BEGIN Record extracts

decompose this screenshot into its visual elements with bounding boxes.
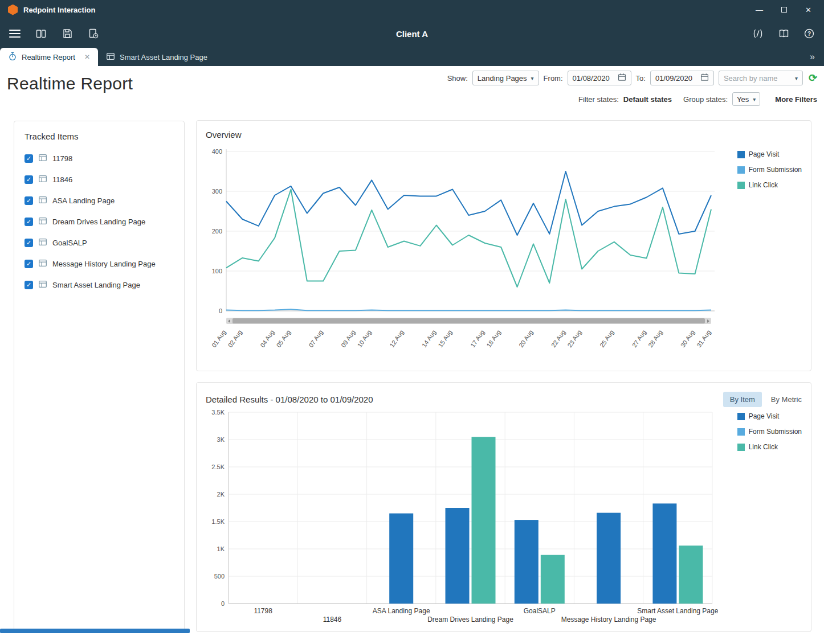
to-date-value: 01/09/2020	[655, 74, 692, 83]
tabbar: Realtime Report ✕ Smart Asset Landing Pa…	[0, 48, 824, 66]
tracked-item[interactable]: ✓ASA Landing Page	[25, 190, 177, 211]
table-icon	[38, 280, 47, 290]
checkbox-checked-icon[interactable]: ✓	[25, 175, 33, 184]
svg-text:28 Aug: 28 Aug	[647, 329, 663, 348]
help-icon[interactable]: ?	[803, 28, 815, 39]
horizontal-scrollbar-thumb[interactable]	[0, 629, 190, 633]
menu-icon[interactable]	[9, 30, 21, 38]
table-icon	[38, 216, 47, 227]
tracked-item[interactable]: ✓Message History Landing Page	[25, 253, 177, 274]
by-metric-button[interactable]: By Metric	[771, 395, 802, 404]
tracked-item-label: Smart Asset Landing Page	[52, 281, 140, 289]
group-states-label: Group states:	[683, 95, 728, 104]
tracked-item-label: ASA Landing Page	[52, 196, 115, 205]
tracked-item-label: Dream Drives Landing Page	[52, 218, 145, 226]
by-item-button[interactable]: By Item	[723, 392, 762, 407]
group-states-value: Yes	[737, 95, 749, 104]
checkbox-checked-icon[interactable]: ✓	[25, 239, 33, 247]
legend-label: Form Submission	[749, 428, 802, 436]
checkbox-checked-icon[interactable]: ✓	[25, 154, 33, 163]
svg-text:23 Aug: 23 Aug	[566, 329, 582, 348]
table-icon	[38, 153, 47, 164]
chevron-down-icon: ▾	[753, 96, 756, 102]
svg-text:15 Aug: 15 Aug	[437, 329, 453, 348]
svg-text:30 Aug: 30 Aug	[679, 329, 696, 348]
tab-close-icon[interactable]: ✕	[84, 53, 90, 61]
from-date-value: 01/08/2020	[573, 74, 610, 83]
filter-row-secondary: Filter states: Default states Group stat…	[578, 92, 817, 106]
tracked-item-label: 11846	[52, 175, 72, 184]
svg-text:14 Aug: 14 Aug	[421, 329, 437, 348]
dashboards-icon[interactable]	[35, 28, 47, 39]
app-logo-icon	[8, 5, 18, 15]
detailed-panel: Detailed Results - 01/08/2020 to 01/09/2…	[196, 382, 811, 632]
svg-text:ASA Landing Page: ASA Landing Page	[373, 607, 430, 615]
show-select-value: Landing Pages	[478, 74, 527, 83]
tracked-item[interactable]: ✓GoalSALP	[25, 232, 177, 253]
svg-text:22 Aug: 22 Aug	[550, 329, 566, 348]
minimize-button[interactable]: —	[756, 6, 763, 14]
titlebar: Redpoint Interaction — ✕	[0, 0, 824, 19]
tracked-item[interactable]: ✓Smart Asset Landing Page	[25, 274, 177, 296]
svg-text:18 Aug: 18 Aug	[485, 329, 501, 348]
table-icon	[38, 174, 47, 185]
checkbox-checked-icon[interactable]: ✓	[25, 196, 33, 205]
chart-scrollbar-thumb[interactable]	[232, 318, 705, 323]
search-input[interactable]: Search by name ▾	[719, 71, 803, 85]
table-icon	[38, 237, 47, 248]
svg-text:100: 100	[212, 268, 222, 274]
close-button[interactable]: ✕	[805, 6, 811, 14]
filter-row-primary: Show: Landing Pages ▾ From: 01/08/2020 T…	[447, 71, 817, 85]
svg-text:Dream Drives Landing Page: Dream Drives Landing Page	[427, 616, 513, 624]
client-title: Client A	[0, 29, 824, 39]
calendar-icon[interactable]	[700, 73, 709, 83]
more-filters-button[interactable]: More Filters	[775, 95, 817, 104]
tab-label: Realtime Report	[22, 53, 75, 61]
legend-swatch-icon	[737, 151, 745, 158]
svg-text:0: 0	[219, 307, 222, 314]
scroll-right-icon[interactable]	[707, 319, 709, 323]
docs-book-icon[interactable]	[778, 28, 790, 39]
checkbox-checked-icon[interactable]: ✓	[25, 281, 33, 289]
chart-scrollbar[interactable]	[226, 318, 711, 324]
tab-smart-asset-landing-page[interactable]: Smart Asset Landing Page	[98, 48, 215, 66]
svg-text:400: 400	[212, 148, 222, 155]
detailed-chart: 05001K1.5K2K2.5K3K3.5K1179811846ASA Land…	[202, 405, 718, 631]
legend-swatch-icon	[737, 413, 745, 420]
overview-title: Overview	[206, 130, 802, 140]
from-date-input[interactable]: 01/08/2020	[568, 71, 631, 85]
tracked-item[interactable]: ✓11846	[25, 169, 177, 190]
filter-states-value[interactable]: Default states	[623, 95, 672, 104]
tracked-item[interactable]: ✓11798	[25, 148, 177, 169]
table-icon	[38, 195, 47, 206]
svg-text:500: 500	[214, 573, 225, 580]
chart-legend: Page VisitForm SubmissionLink Click	[737, 150, 802, 189]
calendar-icon[interactable]	[618, 73, 626, 83]
legend-label: Link Click	[749, 443, 778, 451]
api-icon[interactable]	[752, 28, 764, 39]
tracked-item[interactable]: ✓Dream Drives Landing Page	[25, 211, 177, 232]
checkbox-checked-icon[interactable]: ✓	[25, 218, 33, 226]
refresh-icon[interactable]: ⟳	[809, 72, 817, 84]
to-date-input[interactable]: 01/09/2020	[650, 71, 714, 85]
save-icon[interactable]	[62, 28, 73, 39]
maximize-button[interactable]	[781, 6, 787, 14]
legend-item: Form Submission	[737, 166, 802, 174]
legend-item: Page Visit	[737, 412, 802, 420]
checkbox-checked-icon[interactable]: ✓	[25, 260, 33, 268]
tab-realtime-report[interactable]: Realtime Report ✕	[0, 48, 98, 66]
svg-text:02 Aug: 02 Aug	[227, 329, 243, 348]
scheduled-report-icon[interactable]	[88, 28, 99, 39]
legend-swatch-icon	[737, 428, 745, 436]
tab-overflow-icon[interactable]: »	[801, 52, 824, 62]
svg-text:2K: 2K	[217, 491, 225, 498]
svg-text:Smart Asset Landing Page: Smart Asset Landing Page	[637, 607, 718, 615]
svg-text:09 Aug: 09 Aug	[340, 329, 356, 348]
svg-text:10 Aug: 10 Aug	[356, 329, 372, 348]
show-select[interactable]: Landing Pages ▾	[472, 71, 539, 85]
svg-text:1K: 1K	[217, 545, 225, 552]
scroll-left-icon[interactable]	[228, 319, 230, 323]
tracked-items-panel: Tracked Items ✓11798✓11846✓ASA Landing P…	[14, 121, 185, 632]
svg-text:04 Aug: 04 Aug	[259, 329, 275, 348]
group-states-select[interactable]: Yes ▾	[732, 92, 760, 106]
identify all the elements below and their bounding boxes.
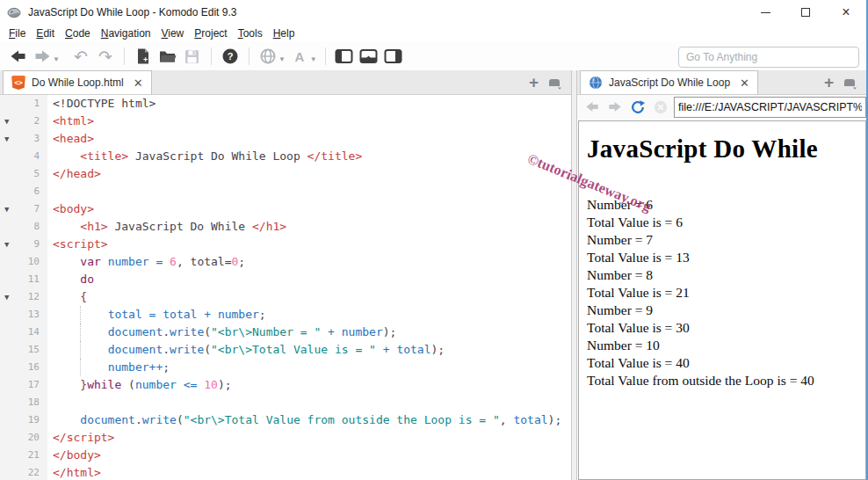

END Record extracts

Read through the data above. Report each line that has the word "panel".

#### Completed exercise
detailed-panel: Detailed Results - 01/08/2020 to 01/09/2…	[196, 382, 811, 632]
tracked-items-panel: Tracked Items ✓11798✓11846✓ASA Landing P…	[14, 121, 185, 632]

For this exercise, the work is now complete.